Bernhard aus HH @, Monday, 20.12.2004, 21:19 (vor 7222 Tagen) @ Michael aus Zofingen

Hallo Michael,
da hast du den Leuten vom Amt ja eine ordentliche Leseportion zugemutet. Erstaunlich eigentlich, dass es gelesen wurde und du eine Reaktion bekommen hast. Das alles scheint doch zu unterstreichen, dass es ehrliches Bemühen und ehrliche Sorge waren.
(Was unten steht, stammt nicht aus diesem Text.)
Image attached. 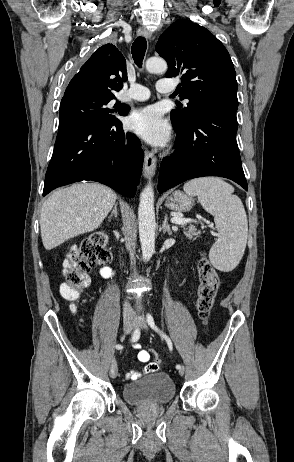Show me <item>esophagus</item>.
<instances>
[{
    "instance_id": "34e87169",
    "label": "esophagus",
    "mask_w": 294,
    "mask_h": 462,
    "mask_svg": "<svg viewBox=\"0 0 294 462\" xmlns=\"http://www.w3.org/2000/svg\"><path fill=\"white\" fill-rule=\"evenodd\" d=\"M137 35L145 37L146 39L151 38V32L145 28H140L137 31ZM156 162H157V159L154 156V154L146 149L145 157H144V166H143L144 177L151 178L155 174Z\"/></svg>"
}]
</instances>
Ich sortiere für mich immer genauer, mit wem ich ein ernstes Gespräch führe und wen ich kurz abblitzen lasse. Dabei mache ich sehr häufig die Erfahrung, dass die Menschen im Grunde recht offen sind. Gerade die explodierenden Gesundheitskosten scheinen mir ein Faktor zu sein, der Menschen ins Nachdenken bringt und offener werden läßt. Das nutze ich in Gesprächen gerne als Sprungbrett.

Aktuelle Szene von heute:
Ich hatte heute beruflich in einem Einkaufzentrum zu tun. In einer Arbeitspause trank ich einen Kaffee im Stehen bei einem Bäcker. Plötzlich bekam ich von hinten eine Tafel Schokolade gereicht, mit den Worten "Weil bald Weihnachten ist!" Ich musterte den Herrn und bedankete mich höflich. Ich konnte die Situation nicht sofort einschätzen, sah aber, das es eine edle Tafel Schokolade war und begann ein Gespräch darüber. Da erst sah mich der Mann genauer an. Er stutzte und sagte: "Sie machen das vielleicht sogar das ganze Jahr?" wobei er auf meine Füße sah. Offenaber hatte er vorher nur auf die Füße gesehen und nicht bemerkt, dass der Rest an mir sehr ordentlich gekleidet war. Erst jetzt sah er mich offenbar richtig an. Er hatte wohl verfilzte Haare und kaputte Zähne erwartet und sah nun in ein gepflegtes Männergesicht. Ich erzählte kurz über meine Motive. Er etschuldigte sich halbwegs, indem er sagte, es sein eine sehr hochpreisige Schokolade, er hadele damit. Schließlich ging er noch mal los, holte eine Schachtel Pralinen aus seinem Musterkoffer und schenkte mir diese auch noch mit den Worten: "Wer so gepflegt aussieht wie Sie und dabei barfuß läuft, der hat sich das verdient." Gemeint hat er wohl "... der kann einen erstmal vor den Kopf stoßen." Mir ist bewusst, dass ich das tue und ich nehme es keinem übel. Schade finde ich nur, wenn es nicht zu so wohlgefälligen Auflösungen solcher Situationen kommt, weil ich entweder keine Lust/Zeit/etc auf Gespräche habe, oder weil von der Seite des Erstaunten kein Öffnen stattfindet. Aber der Sonderling bin ich, das ist mir total klar. Da kann und will ich niemandem Vorwerfen, dass er oder sie sich wundert.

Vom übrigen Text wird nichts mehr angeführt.